Gazetelerin üçüncü sayfalarında genelde polisiye olaylar dediğimiz kaza, cinayet, hırsızlık ve benzeri facialar artık birinci sayfaları doldurur oldu.Özellikle kadın cinayetleri sanki sıradan bir adliye vakası gibi yer alıyor. Maalesef toplumsal bir travma yaşıyoruz. Peki ne oldu da bu hale geldik diyerek bu hastalığa çare aramaktan daha ziyade hangi polisiye tedbirle olayları önleriz diye uğraşıyoruz. Tabi ki önce kanamayı durdurmak gerekir.Ama bize ne oldu? Nasıl bu hale geldik? Buradan çıkmamız nasıl olacak?
Evet bu soruların cevaplarını kendini sorumlu hisseden kurumların baş başa vermesi gerekiyor. Tabi ki öncelikle vazife ilahiyatçılara düşüyor. Toplumu oluşturan ve bir arada tutan en önemli asli unsur din.Her ne kadar bazıları dinin önemini kabul etmeyip, onu tamamen saf dışı bırakmaya kalkışsalar da, bunu tarih boyunca başaramamışlardır. Zira din, insan hayatının ayrılmaz en tabiî parçası ve gerçeğidir. Dinin fert ve toplum hayatında ahlak prensipleri vasıtasıyla, düzenleyicilik rolünün ötesinde, ruh ve beden sağlığı açısından da önemi yapılan araştırmalarla her gün daha belirgin ortaya çıkmaktadır.

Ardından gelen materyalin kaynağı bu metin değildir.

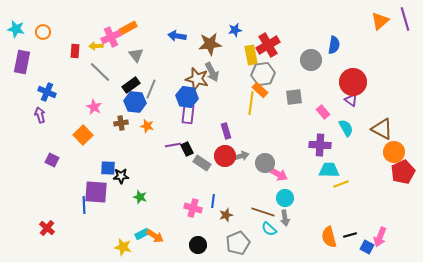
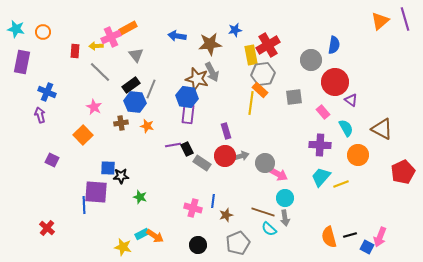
red circle at (353, 82): moved 18 px left
orange circle at (394, 152): moved 36 px left, 3 px down
cyan trapezoid at (329, 170): moved 8 px left, 7 px down; rotated 50 degrees counterclockwise
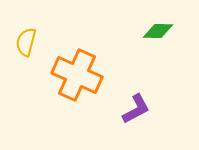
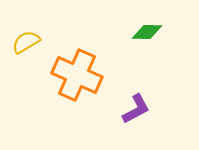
green diamond: moved 11 px left, 1 px down
yellow semicircle: rotated 44 degrees clockwise
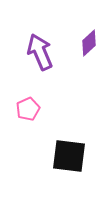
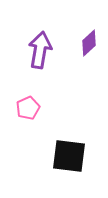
purple arrow: moved 2 px up; rotated 33 degrees clockwise
pink pentagon: moved 1 px up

Ahlaki disiplin veya etik değerlerdeki erozyon inanç zafiyetinin maalesef bu cinayetlerde önemli bir yeri var.İnsanın yaşama hakkı en kutsal bir haktır. “Bir insanı öldüren bütün insanlığı öldürmüş gibidir” “Ebedi ateşte kalma “kutsi tehdidi karşısında hangi müslüman bir cinayete yeltenebilir. Karıncayı ezmenin bile vebaline inanan nasıl bir cana kıyabilir.
Bugün başta, her türlü ekonomik, ilmî ve teknolojik gelişmenin zirvesine ulaşmış ülkeler olmak üzere, pek çok ülkede, modern tıbba alternatif çeşitli tedavi yöntemleri uygulanmaktadır. Bunlar arasında dinin de önemli bir yeri vardır. Zira din, birtakım inanç ve ibadet esaslarıyla birlikte, insanlara sağlıklı bir hayat tarzı sunar, sosyal destek yoluyla içtimaî bütünlüğü ve huzuru teşvik eder, dua yoluyla kaygı ve stresi azaltır, insanlara bir ümit kaynağı teşkil ederek, hayata bir anlam ve gaye katar.
Din hayata bir anlam bulmada, günlük hayatın zorluklarıyla başa çıkmada ve hayatın sıkıntı ve zorluklarına katlanmada önemli bir dayanaktır.
Toplumda fertler birbirlerine sadece manevî açıdan değil, aynı zamanda maddî açıdan da destek sağladıklarından yalnızlık hissi, güçsüzlük, umutsuzluk, gayesizlik gibi olumsuz duygu ve düşünceler azalmakta; bu da fertlerde meydana gelebilecek birtakım psikolojik problemlerin ortadan kalkmasına yardımcı olur. Aynı şekilde hayır işleri ve sosyal sorumluluk faaliyetleriyle toplumun dertleriyle ilgilenmek, fakir fukaranın, ihtiyaç sahibinin duasını almak insana moral ve güç katar.